» WHAT YOU WILL DO
Leaving out the images, repeat all the lines below exactly.

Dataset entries
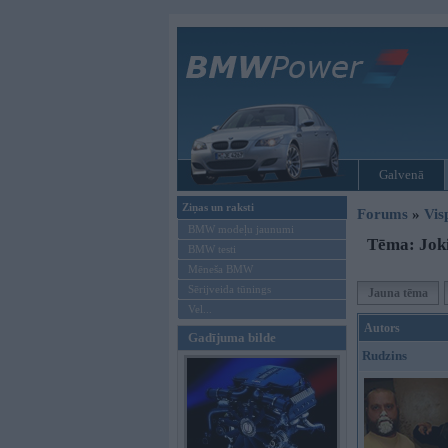
Galvenā
Ziņas un raksti
Forums
»
Vis
BMW modeļu jaunumi
Tēma: Jok
BMW testi
Mēneša BMW
Sērijveida tūnings
Jauna tēma
Vel...
Autors
Gadījuma bilde
Rudzins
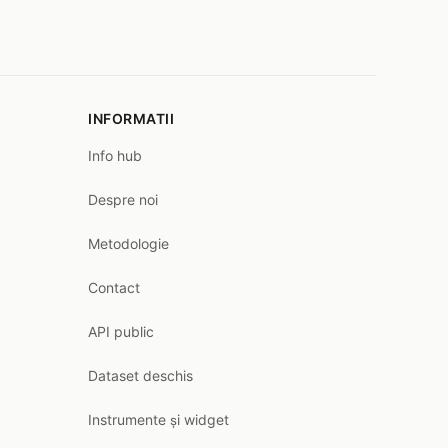
INFORMATII
Info hub
Despre noi
Metodologie
Contact
API public
Dataset deschis
Instrumente și widget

» OUTPUT OF THE TASK
Galvenā
Ziņas un raksti
Forums
»
Vis
BMW modeļu jaunumi
Tēma: Jok
BMW testi
Mēneša BMW
Sērijveida tūnings
Jauna tēma
Vel...
Autors
Gadījuma bilde
Rudzins
INFORMATII
Info hub
Despre noi
Metodologie
Contact
API public
Dataset deschis
Instrumente și widget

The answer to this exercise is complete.